No sir, you can keep your sea monkeys.
What I did buy was a WAR set called “TANK TRAP.” It was advertised as having soldiers, and tanks that EXPLODED in fireballs on the scarred battlefield.
I wondered how the explosions were achieved! The ad copy clearly said “EXPLODING — blowing apart right off the PANORAMIC battlefield!” I couldn’t wait — but I’d have to, for 8-12 weeks.
It turned out to be about 15 weeks. In fact I waited so long I had forgotten I had ordered it.
When it finally arrived, the tanks were two little plastic rectangles that barely resembled a tank at all, held together by a tiny rubber band. When you pressed a certain spot on the assembled “tank,” the two parts were supposed to pop apart. It usually didn’t work.
I learned a valuable lesson about people that day. I was nine.
by Anonymous | reply 66 | May 5, 2024 8:30 PM |
By the way, here are the “tanks” from the set, as you received them:
by Anonymous | reply 67 | May 5, 2024 8:35 PM |
Magic rocks. Various Magic tricks. Baseball cards (still have them) and Star Wars action figures and playsets. I still have all of them and they are worth quite a bit. Getting ready to sell them all.
by Anonymous | reply 68 | May 6, 2024 12:25 AM |
Earrings.
Caftans.
by Anonymous | reply 69 | May 6, 2024 1:48 AM |
Animal figures toys. I had quite a collection of farm animals. I was so obsessed that I even swiped a packet from a toy store and didn't get caught. They stood up and I used to arrange them in groups. Don't have them anymore.
by Anonymous | reply 70 | May 6, 2024 1:53 AM |
R66 what a gyp!
by Anonymous | reply 72 | May 6, 2024 5:28 AM |
Lots of candy, but candy was not expensive, back then.
Milky Way, $100,000 bar, Nestle’s Crunch, etc.
by Anonymous | reply 73 | May 6, 2024 6:28 AM |
Columbia House Records.
Not the initial penny you’d tape to the postcard, but the shipping and handling for the required 12 other full-price purchases were the true waste of money.
by Anonymous | reply 74 | May 6, 2024 8:07 AM |
Like lots of others here, CANDY
by Anonymous | reply 75 | May 6, 2024 8:20 AM |
As a kid, I can't think that I had money enough to waste. My parents thought everyone in the 1960s was buying drugs, hippies, 10-year-olds... And monitored allowances and special request as if I were asking them to give me one of their limbs. Aside from the occasional soda or snack, I spent money on books (not an easy thing in a small hick town), but whatever I bought was considered a great waste of a very few dollars.
I made up for it when they gave me a credit card for college.
by Anonymous | reply 76 | May 6, 2024 8:21 AM |
[Quote] Lots of candy, but candy was not expensive, back then… $100,000 bar…
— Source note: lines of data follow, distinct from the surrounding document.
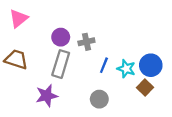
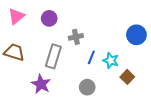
purple circle: (61, 37) -> (49, 18), moved
blue circle: (151, 65) -> (136, 35), moved
purple star: (47, 96) -> (41, 84), turned -30

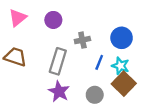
blue circle: (136, 35) -> (122, 38), moved
brown square: (127, 77) -> (124, 84), moved, size x1.5
purple star: (41, 84) -> (59, 91), moved

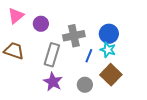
purple circle: (53, 20) -> (41, 24), moved
gray cross: (82, 40) -> (74, 36), size x1.5
cyan star: (120, 66) -> (108, 50), moved

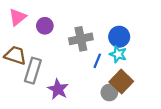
gray rectangle: (52, 55) -> (33, 71), moved
gray circle: (85, 85) -> (109, 92), moved

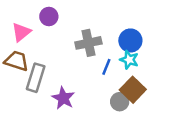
pink triangle: (17, 17) -> (21, 32), moved
purple circle: (45, 26) -> (49, 17), moved

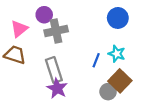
blue circle: (130, 40) -> (118, 18), moved
gray cross: (88, 43) -> (56, 31), moved
gray rectangle: (36, 78) -> (54, 70), moved, turned -35

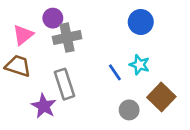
blue line: (96, 60) -> (115, 72), turned -56
brown square: (120, 81) -> (161, 97), moved
purple star: (57, 88) -> (44, 106), moved

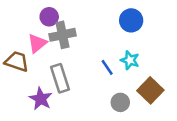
pink triangle: (23, 35) -> (37, 43), moved

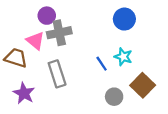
pink triangle: (37, 43) -> (35, 41), turned -42
purple star: (41, 99) -> (24, 93), moved

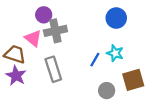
blue line: (102, 64) -> (95, 60), turned 64
brown square: (143, 85) -> (133, 80), turned 30
purple star: (24, 93) -> (16, 76), moved

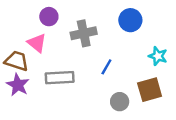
gray cross: (55, 31) -> (84, 33), moved
cyan star: (115, 53) -> (158, 56), moved
gray rectangle: (53, 69) -> (60, 78), turned -75

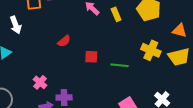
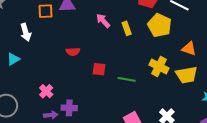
red semicircle: (64, 41) -> (73, 52), turned 32

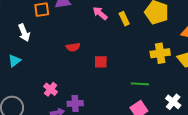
yellow cross: (159, 66) -> (160, 53), turned -30
green line: (127, 79) -> (140, 84), moved

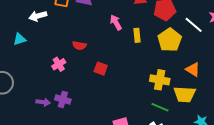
white arrow: (24, 33) -> (38, 16), turned 78
green line: (140, 84) -> (160, 107), moved
pink cross: (51, 89) -> (59, 64), moved

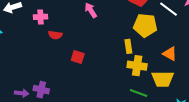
yellow rectangle: (137, 35) -> (128, 46), moved
yellow pentagon: (170, 40) -> (145, 25), turned -30
pink cross: (59, 64) -> (40, 17), moved, turned 32

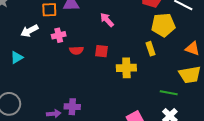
red square: (78, 57) -> (101, 51), moved
yellow cross: (137, 66) -> (126, 68), moved

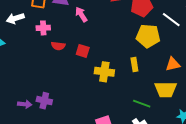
pink arrow: (107, 20) -> (81, 14), moved
yellow rectangle: (150, 49) -> (134, 64), moved
orange triangle: (192, 49) -> (173, 64), turned -42

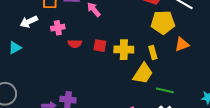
orange triangle: (173, 64) -> (182, 44), moved
yellow cross: (104, 72) -> (124, 50), moved
yellow trapezoid: (166, 89) -> (143, 73), moved, turned -50

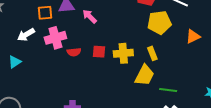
pink cross: (58, 28) -> (55, 38), size x1.5
orange triangle: (182, 44) -> (193, 36), moved

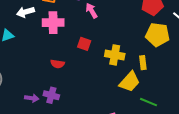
red semicircle: (74, 52) -> (57, 64), moved
red square: (99, 52) -> (84, 44), moved

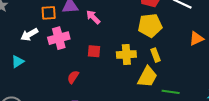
yellow pentagon: (158, 35) -> (150, 25), moved
red semicircle: (57, 64) -> (73, 77), turned 128

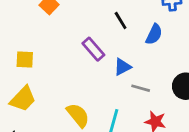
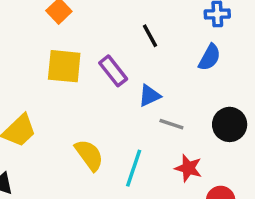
blue semicircle: (154, 34) -> (210, 57), moved
yellow square: (25, 60) -> (64, 66), moved, size x1.5

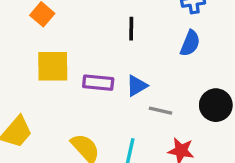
black line: (150, 36) -> (131, 29), turned 35
purple rectangle: (113, 71) -> (98, 83), moved, turned -40

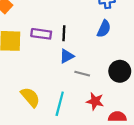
black line: (131, 29) -> (64, 33), moved
purple rectangle: (98, 83) -> (41, 34), moved

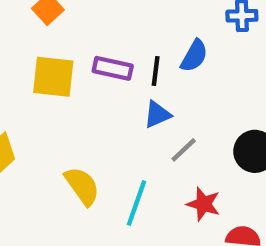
blue semicircle: (104, 29) -> (194, 56), moved
gray line: (82, 74) -> (184, 150), turned -63

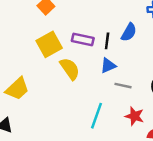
yellow square: (53, 77) -> (49, 44), turned -35
gray line: (184, 150) -> (123, 86), turned 56
yellow semicircle: (82, 186) -> (70, 69), moved

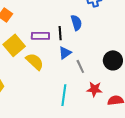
blue semicircle: (129, 32) -> (76, 23), turned -35
gray line: (123, 86) -> (80, 66), turned 64

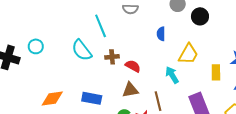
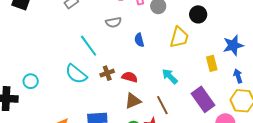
black circle: (200, 16) -> (198, 14), moved
blue semicircle: (161, 34) -> (139, 40), moved
yellow trapezoid: (188, 54) -> (179, 37), moved

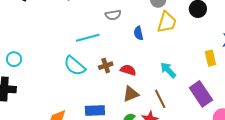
yellow trapezoid: (179, 37) -> (167, 22), moved
cyan line: (89, 46) -> (88, 38), turned -70
cyan circle: (31, 81) -> (14, 59), moved

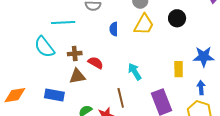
brown triangle: (131, 94) -> (77, 76), moved

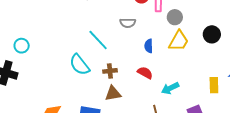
cyan line: (63, 22) -> (98, 40), turned 50
red semicircle: (96, 63) -> (145, 73), moved
cyan arrow: (135, 72) -> (170, 88), turned -84

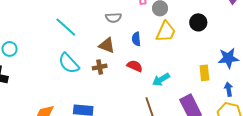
cyan line: (98, 40) -> (66, 27), moved
brown triangle: (113, 94) -> (107, 45), moved, turned 36

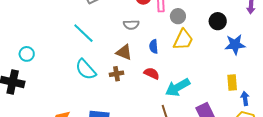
black circle: (198, 22) -> (218, 21), moved
blue star: (228, 58) -> (235, 45), moved
yellow rectangle: (204, 73) -> (232, 82), moved
cyan arrow: (161, 79) -> (178, 87), size x1.4

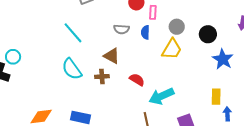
gray circle: (178, 16) -> (177, 27), moved
blue star: (235, 45) -> (223, 59), turned 30
blue semicircle: (154, 46) -> (145, 32), moved
cyan circle: (27, 54) -> (13, 57), moved

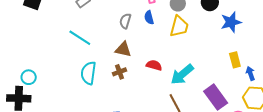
gray semicircle: (121, 29) -> (125, 21), turned 119
blue star: (223, 59) -> (231, 22), turned -30
cyan semicircle: (72, 69) -> (88, 73), turned 60

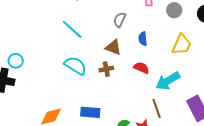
blue semicircle: (149, 17) -> (143, 39), moved
yellow trapezoid: (179, 26) -> (182, 45), moved
cyan semicircle: (88, 73) -> (75, 66), turned 105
And just how much do you pay for candy now R73?!
by Anonymous | reply 77 | May 6, 2024 11:23 AM |
I spent hundreds of dollars in quarters trying to get a red weirdo out of those dreaded gum ball machines at the grocery store. I just kept getting green weirdos (like the grass, like the trees, like Frankenstein’s monstah). I gave those to Christina.
Still looking for Spanish sausage...
by Anonymous | reply 78 | May 6, 2024 6:36 PM |
^ you shoulda tried the porn shop videos…just sayin. That’s my .25 cents.
by Anonymous | reply 79 | May 6, 2024 6:41 PM |
R74 I used to join Columbia House and RCA multiple times for a penny using different names. By the time I was in high school I had quite a collection.
by Anonymous | reply 80 | May 6, 2024 8:13 PM |
I had a paper route starting in 8th grade / 90 houses - made 25 - 30 bucks a week and 300 every Christmas. Right from the start my mom made me put half in the bank every week.
Junior years of HS my French teacher organized a trip to France over spring break. I asked my parents if I could go, and my mom replied -“You have money in the bank; if you want to go, go.”
Out of the whole tour bus, I was the only kid who paid for his own trip.
by Anonymous | reply 81 | May 7, 2024 5:29 PM |
I think it's great you made your own money. However, I think it sucks your parents made you spend your own money on a school trip. Unless of course, your family was poor and spending your own money was the only way you could go.
by Anonymous | reply 82 | May 7, 2024 5:38 PM |
Oh Mrs. Glickman, R12. You can’t buy anything with a nickel. Have you seen the inflation on penny whistles??
by Anonymous | reply 83 | May 7, 2024 6:28 PM |
I didn't have a lot of money as a kid and my mother was really frugal with the allowance. What I would get would be: candy - Jolly Rancher stix (Peach, Watermelon, Green Apple, or Grape) or Now N Laters (green apple, watermelon, or banana), Lik-M-Aid Fun Dip, or Lemonheads. Used for overdue library book fees. Sometimes bought cheap Harlequin paperbacks for under $1 at the Rexall drug. The sleazier the cover, the better.